Les techniques nucléaires au service de la criminalistique

Même si elles ne sont pas souvent sous les feux de la rampe, les techniques nucléaires rendent de fiers services aux enquêteurs en permettant d’analyser des échantillons de preuves médico-légales se rapportant à des meurtres, à la contrefaçon d’œuvres d’art, au trafic de stupéfiants, ainsi qu’à bien d’autres crimes et délits. Grâce à l’analyse des propriétés physico-chimiques des matériaux, elles contribuent à établir un lien entre les prélèvements effectués sur le terrain et le ou les auteurs des faits.

5 août 2025
 Radiographies dentaires d’un accusé
Les rayons X aident à élucider des meurtres. Aux États-Unis, le ministère public a comparé une morsure présente sur le corps d’une victime avec les radiographies dentaires d’un accusé, ce qui a permis d’obtenir sa condamnation. C’était à la fin des années 1970.
Source: Collection photographique de l’État de Floride

Les techniques nucléaires permettent aux spécialistes d’analyser des fragments infimes de preuves (traces) comme des marques de peinture ou un simple cheveu, et de mettre en évidence des informations qui n’auraient pas pu être découvertes autrement, par exemple l’âge réel d’une œuvre d’art contrefaite ou la question de savoir si une personne a été empoisonnée ou non. Elles ont des effets bien moins destructeurs que d’autres méthodes d’analyse, telles que l’utilisation de substances chimiques, qui peuvent altérer les preuves fragiles. Ainsi, ces dernières restent le plus souvent préservées en vue d’une analyse ultérieure.

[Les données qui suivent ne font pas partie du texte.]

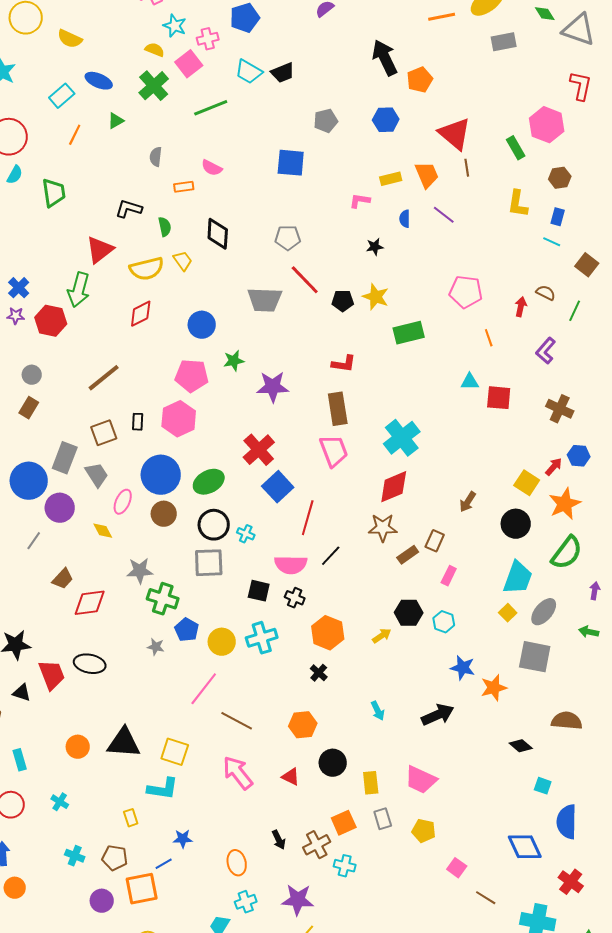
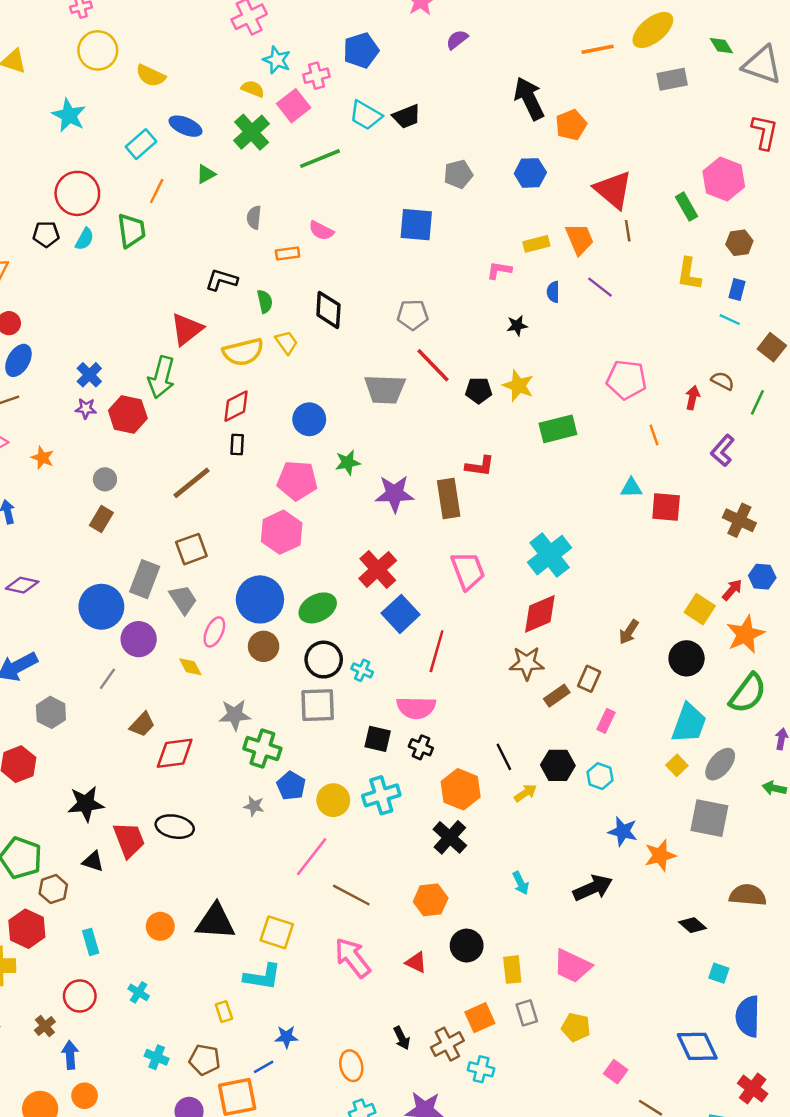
green trapezoid: (54, 193) -> (131, 231), moved
brown rectangle: (338, 409) -> (449, 499), moved
black rectangle: (138, 422) -> (237, 445), moved
black line: (331, 556) -> (504, 757), moved, turned -70
black cross: (319, 673) -> (450, 837), size x1.6

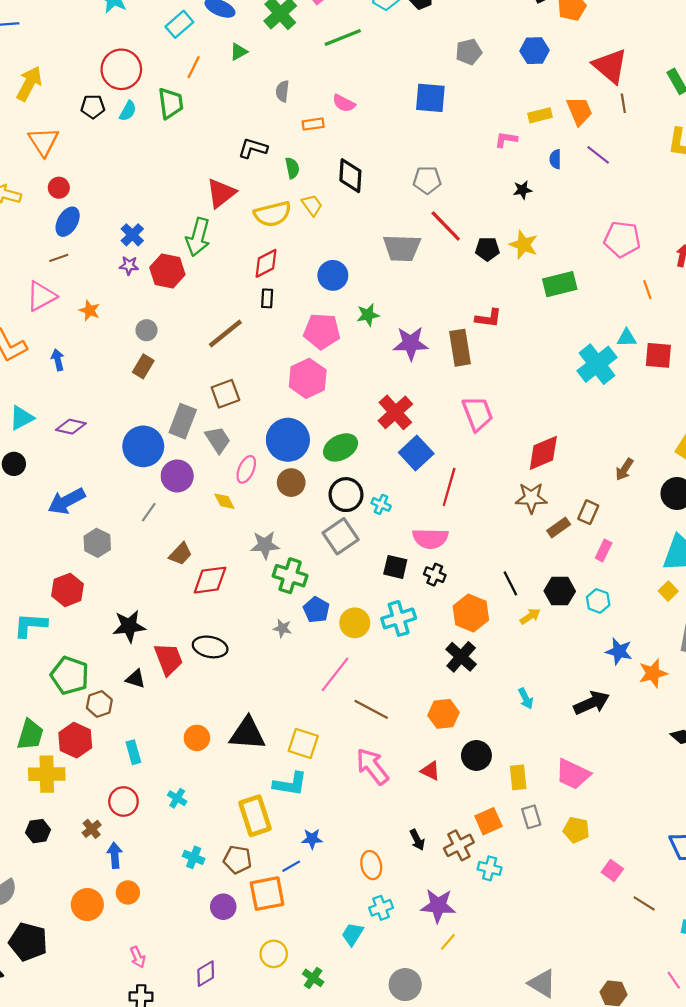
cyan cross: (550, 555) -> (597, 364), moved
gray square: (318, 705) -> (341, 536), turned -32
yellow rectangle: (224, 1012) -> (255, 816), size x2.0

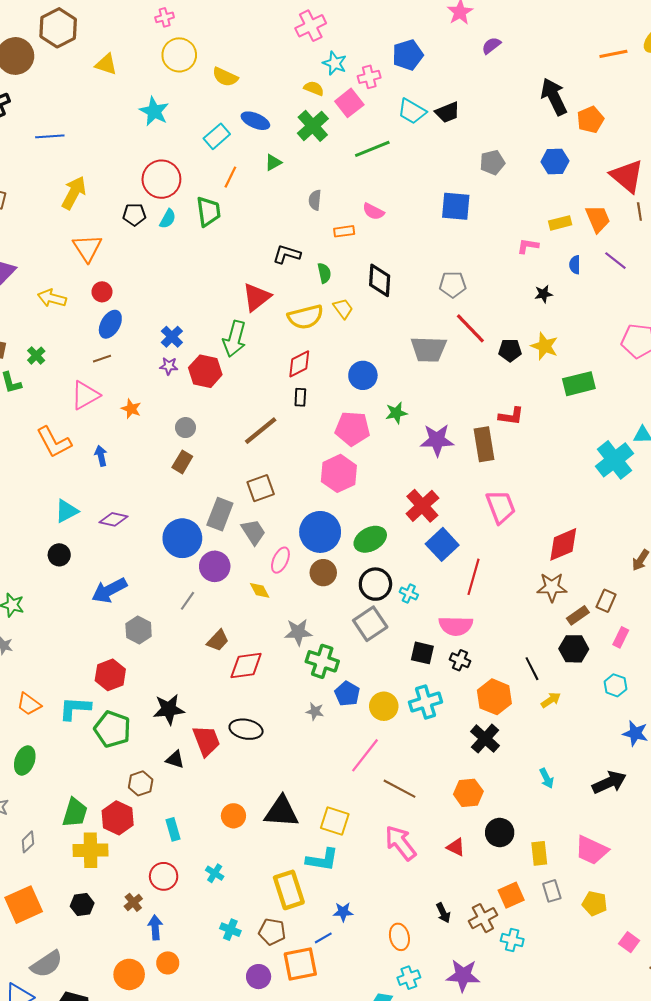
black hexagon: (560, 591) -> (574, 649), moved
green pentagon: (70, 675) -> (112, 729), moved

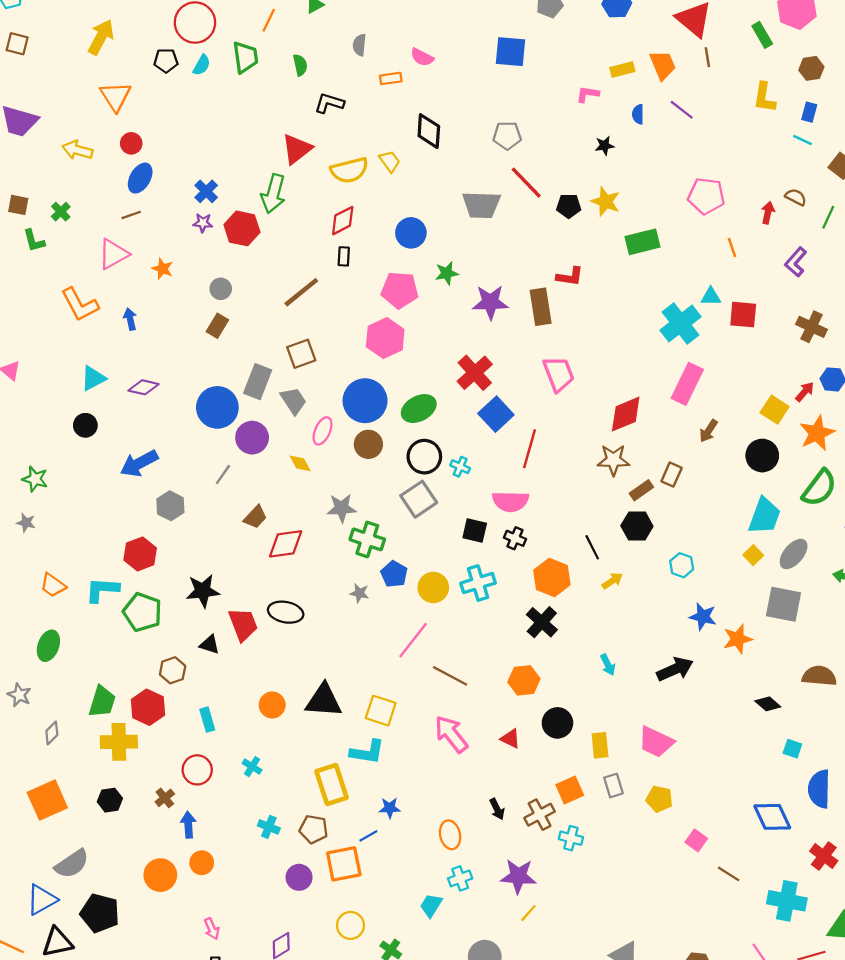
green semicircle: (324, 273) -> (300, 65), moved
pink rectangle: (621, 637) -> (687, 384), moved, size x1.8

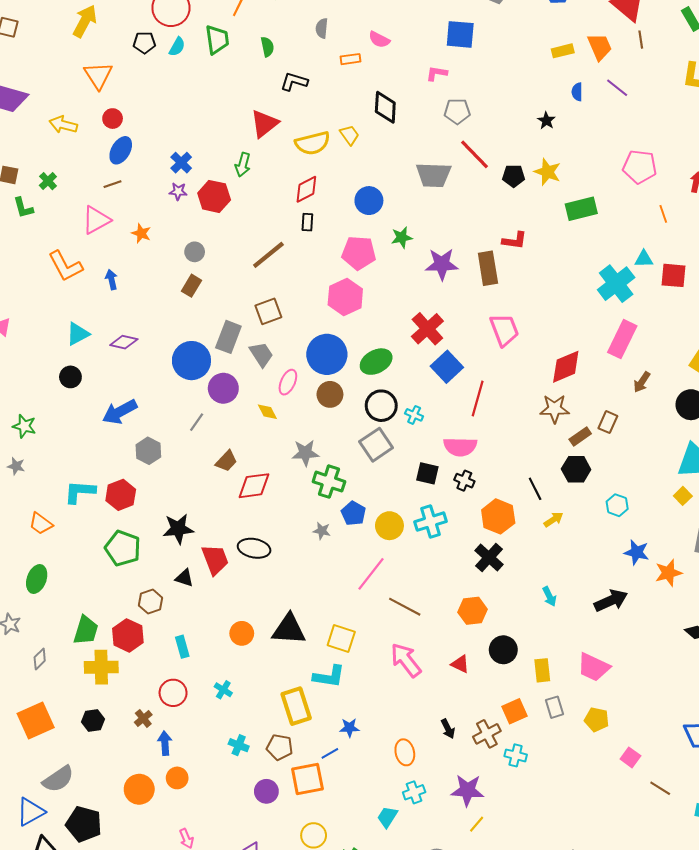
pink L-shape: (588, 94) -> (437, 73), moved
black star: (604, 146) -> (546, 121), turned -30
green arrow: (273, 194) -> (243, 165), size x0.7
cyan L-shape: (102, 590) -> (80, 492), moved

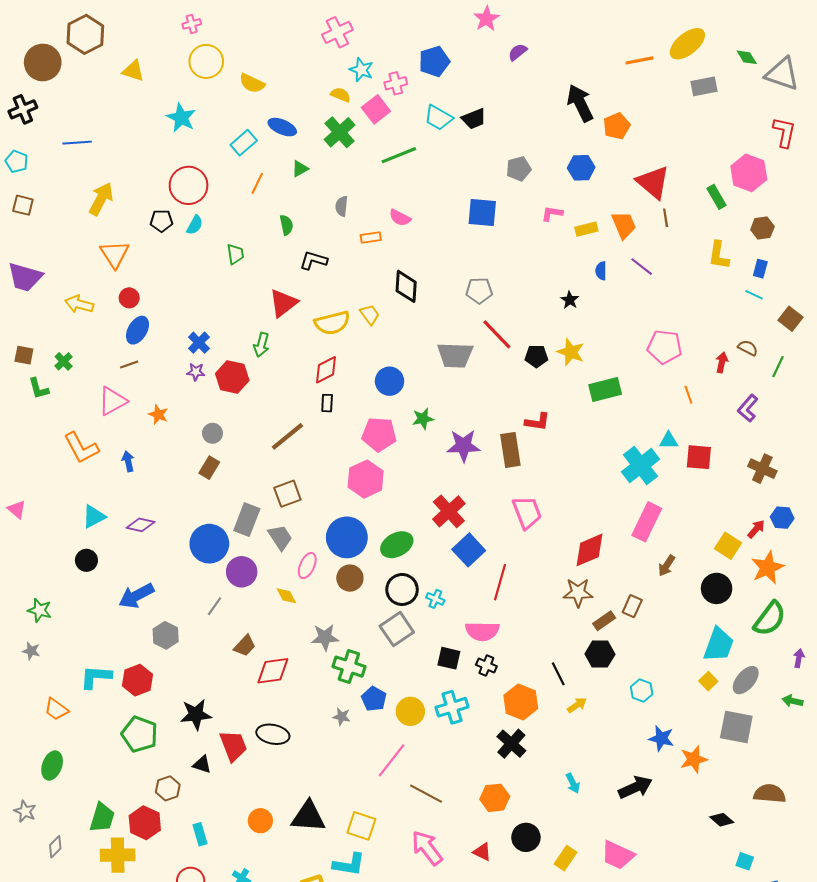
green trapezoid: (217, 40) -> (235, 254), moved, size x0.7
pink L-shape: (437, 73) -> (552, 214), moved
yellow rectangle: (542, 670) -> (566, 858), turned 40

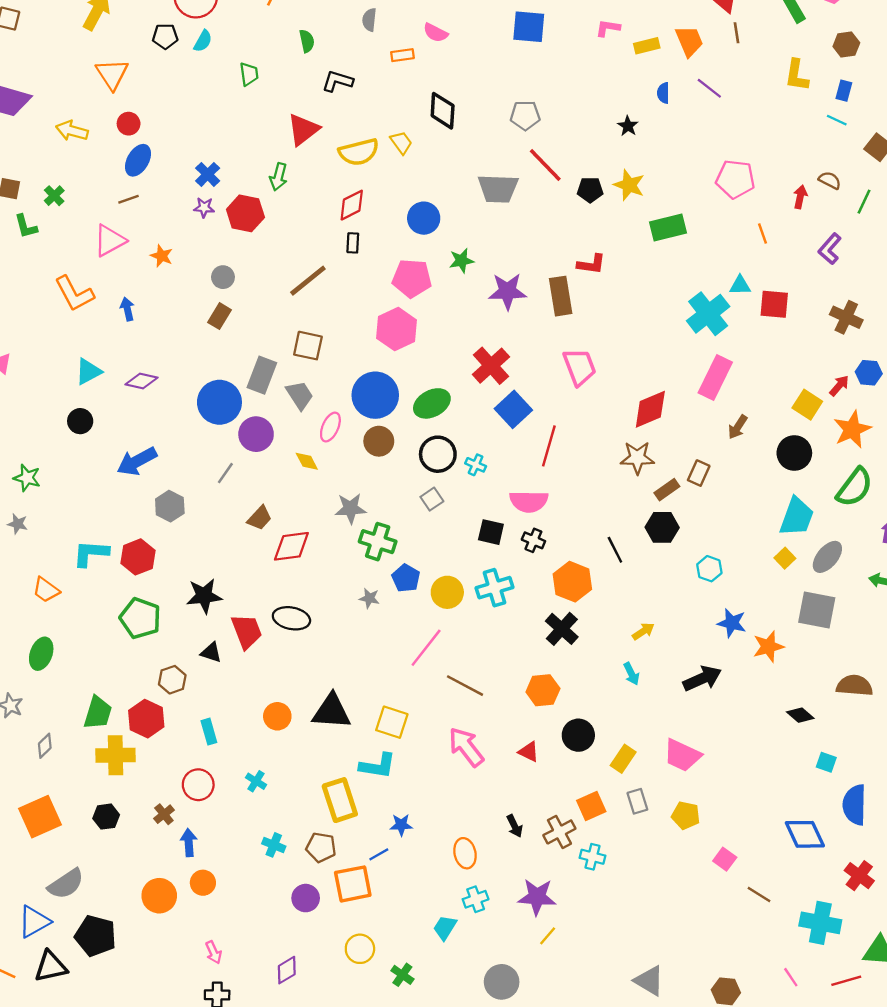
brown square: (287, 494) -> (308, 346), turned 32
gray square: (397, 629) -> (432, 499), size x0.6
yellow arrow: (577, 705) -> (643, 631), moved

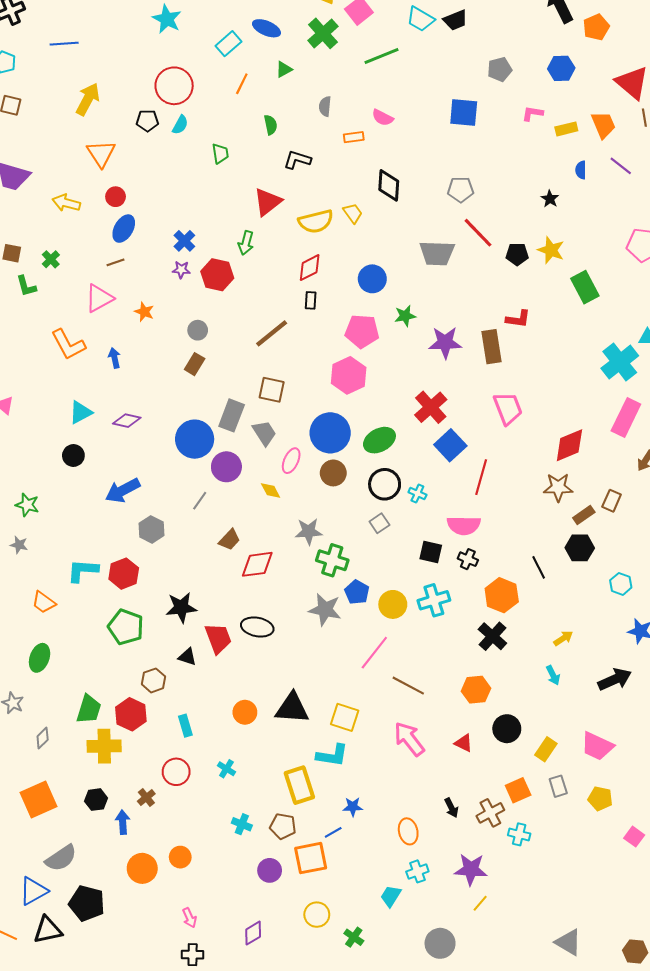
green rectangle: (668, 228) -> (585, 287), turned 76
gray star: (369, 598) -> (325, 610), size x1.8
blue arrow: (189, 843) -> (123, 822), moved

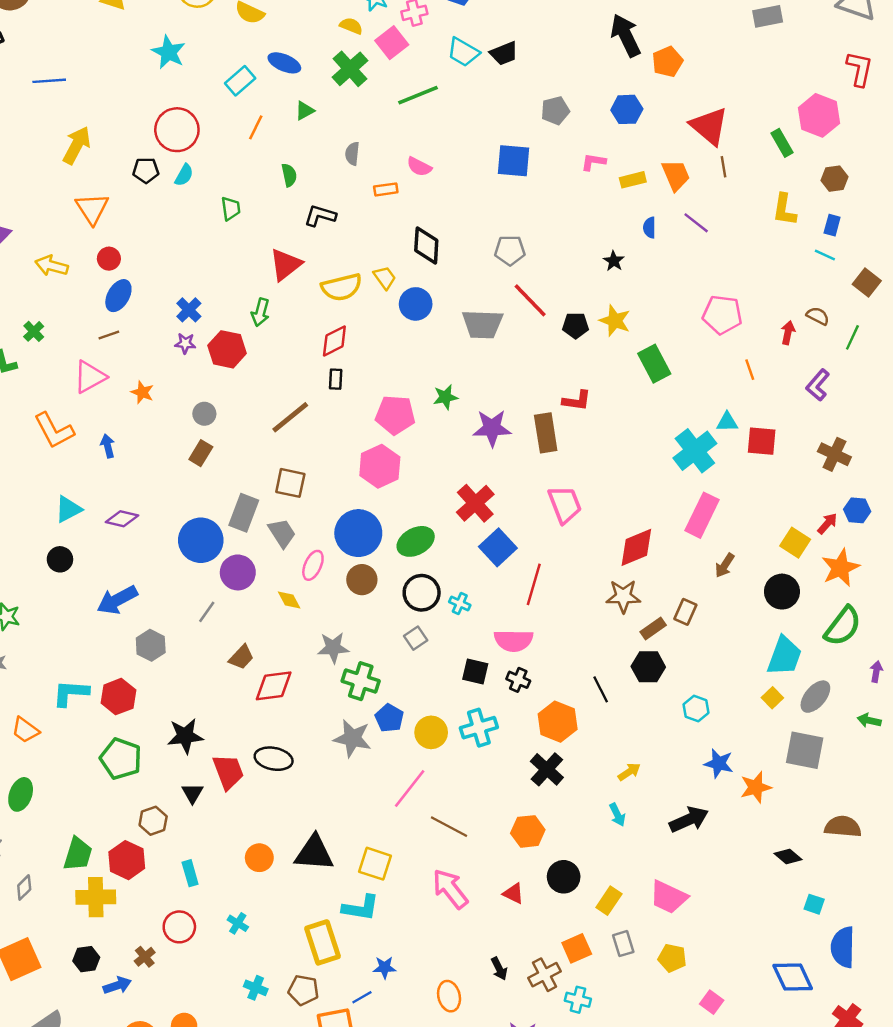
blue circle: (372, 279) -> (416, 304), moved
black triangle: (187, 657) -> (192, 793), turned 42
blue arrow: (123, 822) -> (117, 985), turned 75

Techniques nucléaires permettent d’analyser des fragments
Les techniques nucléaires permettent d’analyser des fragments de verre, des douilles de balles, des résidus de terre, etc. En complément à d’autres moyens de preuve tels que l’ADN, elles contribuent à ce que les auteurs d’actes délictueux puissent être identifiés et poursuivis.
Source: Maria Platonova / IAEO

<strong>Les techniques clés</strong>

Les techniques nucléaires les plus couramment utilisées en criminalistique sont celles à rayons X (spectromètre à fluorescence X et synchrotron), l’analyse par activation neutronique, l’analyse par faisceaux d’ions et la datation au carbone.

Les techniques à rayons X

Les rayons X sont l’un des outils d’analyse les plus usités en criminalistique. Sensibles et fiables, ils peuvent être utilisés sur des éléments de preuve minuscules, le plus souvent sans les détruire. Ils donnent généralement des résultats en quelques minutes, et offrent la possibilité de réaliser plusieurs analyses en peu de temps, y compris sur le lieu des enquêtes grâce à des appareils portatifs.

Les techniques à rayons X peuvent aider à détecter la présence d’éléments et à en mesurer la concentration dans pratiquement tous les types de matières et de matériaux. Elles permettent d’analyser la composition du sol, de stupéfiants ou de minéraux et d’en déterminer la provenance. Les rayons X sont également utiles pour les examens comparatifs de peintures, de métaux ou de résidus de tir ainsi que pour les examens médicaux.

Les scientifiques utilisent des appareils tels que le spectromètre à fluorescence X ou le synchrotron pour bombarder l’échantillon à analyser de faisceaux de rayons X. Ces faisceaux stimulent les atomes de l’échantillon, qui libèrent un rayonnement pouvant être détecté et utilisé pour identifier l’élément chimique d’où proviennent les atomes.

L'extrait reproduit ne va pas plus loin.